Colin Howe liked working as a photographer at the Kalamazoo Marathon—he was one of those people weighted down with camera bags whom runners notice out of the corners of their eyes or hear clicking away from the side of a course. 
    
The event, on May 8, was a nice change from his usual wedding and corporate gigs. It paid $50 an hour, which was far more than the $30 an hour he makes shooting triathlons. And he’d been hired by Gameface Media, a startup that was challenging the traditional race photography model in which runners pay for the photos they order. In Gameface’s model, races and sponsors fund photography so runners get their photos for free. 

After Kalamazoo, Howe packed up his gear and waited for the check, which he was told would come in 15 days.

“Fifteen days came and went and I waited another week and thought, ‘This is kind of weird,’” he said. 

Two weeks after that, Howe inquired again.

More than two months later, he’s still waiting.

Howe is one of an indeterminate number of Gameface photographers—the company wouldn’t say how many—who didn’t get paid for working at events in the spring because of a combination of cash-flow issues and the cost of an acquisition that ate up some of the $7.5 million in venture financing the company has gotten since it launched in 2013.

Cofounder and CEO David Lavallee said the photographers will all be paid soon. He said runners and race directors won’t see any interruption in services. And Lavallee said the hiccup isn’t an indictment of the free-photo idea. In fact, the company continues to pick up new events and sponsors.

“This is the way race photography will be done,” he told Runner’s World. “Like any innovative company, the core idea is wonderful—we prove every week that it works—but as a young company there are bound to be some bumps in the road and missteps. But for the most part we're way ahead of where we ever dreamed we would be when we started this.”

The stakes, for runners, are high. 

Gameface is disrupting the traditional race photography business, which charges from $14.95 to $24.95 for a single digital download.

Instead, it brings in sponsors who underwrite the cost of photos. Runners have to go to the sponsors’ websites or Facebook photos to retrieve their photos, which have the sponsors’ logos on them. But they don’t pay anything.

The trouble, Lavallee said, is that sponsors can take four to six weeks to pay, while Gameface promised its photographers that they’d be paid in two. That problem was compounded by the fact that there was little money coming in during the winter, when there are fewer races. The cost of acquiring a software company in December took a further toll. By spring, cash reserves were low, and payments began to lag.

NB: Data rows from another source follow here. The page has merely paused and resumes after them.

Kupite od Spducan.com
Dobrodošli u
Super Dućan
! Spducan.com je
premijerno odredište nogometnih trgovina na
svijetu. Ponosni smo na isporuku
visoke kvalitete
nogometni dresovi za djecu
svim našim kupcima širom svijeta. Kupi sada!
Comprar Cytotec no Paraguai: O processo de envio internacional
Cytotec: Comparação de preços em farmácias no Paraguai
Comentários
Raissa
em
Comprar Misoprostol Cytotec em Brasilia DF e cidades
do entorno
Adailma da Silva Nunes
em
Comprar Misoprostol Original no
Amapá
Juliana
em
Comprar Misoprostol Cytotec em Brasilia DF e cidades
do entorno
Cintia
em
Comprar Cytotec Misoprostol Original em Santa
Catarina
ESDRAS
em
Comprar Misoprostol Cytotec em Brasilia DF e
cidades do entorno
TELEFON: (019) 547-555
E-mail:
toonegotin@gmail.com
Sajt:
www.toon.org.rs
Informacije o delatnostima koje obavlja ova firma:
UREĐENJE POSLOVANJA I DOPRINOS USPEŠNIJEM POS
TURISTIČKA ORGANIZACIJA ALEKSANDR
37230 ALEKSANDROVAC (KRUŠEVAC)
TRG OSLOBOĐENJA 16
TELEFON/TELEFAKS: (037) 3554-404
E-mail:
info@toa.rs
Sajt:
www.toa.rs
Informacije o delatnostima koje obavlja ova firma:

Photographers began grumbling in June on professional listservs. Many said their experience with Gameface had been good until then. “I'll probably work for them again, but won't count on getting paid on time,” one wrote. “Lots of radio silence,” piped in another. “I was supposed to get paid this week, but nothing yet.”

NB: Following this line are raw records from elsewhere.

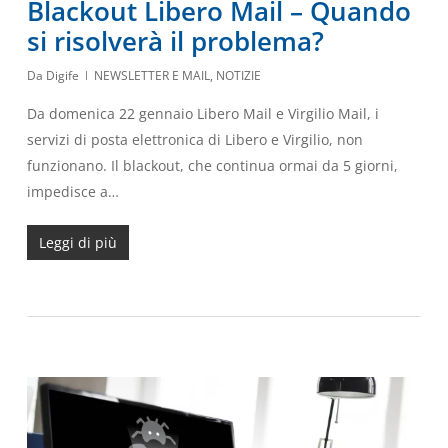
Blackout Libero Mail – Quando
si risolverà il problema?
Da
Digife
NEWSLETTER E MAIL
,
NOTIZIE
Da domenica 22 gennaio Libero Mail e Virgilio Mail, i
servizi di posta elettronica di Libero e Virgilio, non
funzionano. Il blackout, che continua ormai da 5 giorni,
impedisce a…
Leggi di più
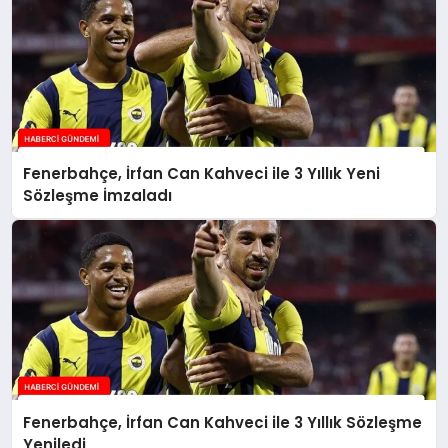
Fenerbahçe, İrfan Can Kahveci ile 3 Yıllık Yeni
Sözleşme İmzaladı
Fenerbahçe, İrfan Can Kahveci ile 3 Yıllık Sözleşme
Yeniledi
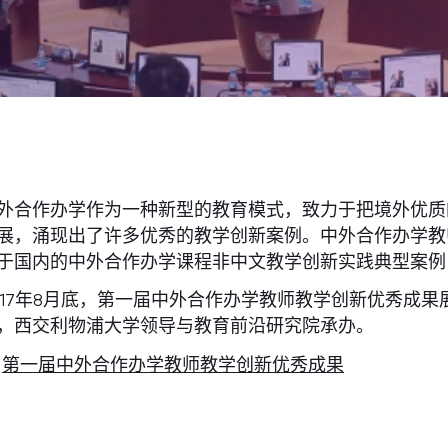
外合作办学作为一种新型的教育模式，致力于把境外优质
展，涌现出了许多优秀的教学创新案例。中外合作办学教
于国内的中外合作办学课程非中文教学创新实践典型案例
017年8月底，第一届中外合作办学教师教学创新优秀成
，西交利物浦大学领导与教育前沿研究院承办。
第一届中外合作办学教师教学创新优秀成果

Howe said the $250 he’s waiting for “is a fairly small amount of money. I’m not devastated by it. But I do know other photographers they owe thousands of dollars to.” 

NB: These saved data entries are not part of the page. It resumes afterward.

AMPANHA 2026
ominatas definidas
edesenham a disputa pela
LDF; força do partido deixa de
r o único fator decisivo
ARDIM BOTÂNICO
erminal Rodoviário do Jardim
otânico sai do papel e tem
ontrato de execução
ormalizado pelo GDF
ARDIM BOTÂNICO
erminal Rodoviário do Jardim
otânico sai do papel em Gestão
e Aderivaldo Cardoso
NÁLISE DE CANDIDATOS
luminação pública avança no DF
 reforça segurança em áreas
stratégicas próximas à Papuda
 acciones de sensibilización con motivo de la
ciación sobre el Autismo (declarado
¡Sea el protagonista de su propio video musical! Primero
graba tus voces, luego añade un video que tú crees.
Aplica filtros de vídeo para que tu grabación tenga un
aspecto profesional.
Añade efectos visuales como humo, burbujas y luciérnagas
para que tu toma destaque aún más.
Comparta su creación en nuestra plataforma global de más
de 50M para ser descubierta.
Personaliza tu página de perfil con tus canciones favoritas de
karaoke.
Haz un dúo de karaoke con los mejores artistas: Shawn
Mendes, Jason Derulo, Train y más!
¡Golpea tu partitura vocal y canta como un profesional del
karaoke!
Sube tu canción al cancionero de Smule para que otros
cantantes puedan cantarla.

Lavallee said he doesn’t know the specifics of how many photographers remain unpaid, and how much they’re due. 

Gameface’s competitors are also watching closely.

“I don’t know how nervous anybody should be, but it gets your attention,” said Michael Skelps, general manager of Capstone Photography, which has historically charged runners for photos. “When somebody comes in to change the race photography business and makes a big squawk about it and then has cash flow problems, it makes you wonder.”

Gameface has changed the race photography business, Skelps said. 

“The old athlete-paid model has weakened,” he said. “There are fewer and fewer events where we can make those numbers work.”

Capstone is now increasingly teaming up with clients to offer runners their photos for free, Skelps said. Mainstay MarathonFoto is getting into the free-photo business, too.

In June, Gameface reached a three-year deal with New York Road Runners for races other than the New York City Marathon and NYC Half—those will continue to be photographed by MarathonFoto—and inked a two-year contract with the new Pasadena Half Marathon and 5K, scheduled to debut on January 22. It also picked up Bay to Breakers, which it shot for the first time in May, and sponsors including Merrell, John Hancock, the U.S. Army, and Jeep. Those clients join the likes of Boulder Boulder, the Beach to Beacon 10K, and the San Francisco Marathon.

In an email to its photographers apologizing for the payment delays, the company said its revenue quadrupled last year and was on track to nearly triple again this year; in an interview, Lavallee said that, in spite of the short-term problems, those projections are accurate. The email also said Gameface had cut expenses at headquarters and dumped some unprofitable events.

Lavallee said the software acquisition will allow the company to roll out a new product: Gameface Photo Locker, online profiles for runners into which it will put race images and let users add more.

Howe said he doesn’t know whether or not he’ll shoot again for Gameface. But he said he likes photographing running races for the pleasure of capturing a great image.

When that happens, Howe said, he thinks, “’Man, I hope this stranger I’m never going to see again buys this photo.’”

Editor’s note: Last October, Gameface Media was the photographer for the Runner’s World Half Marathon and Festival.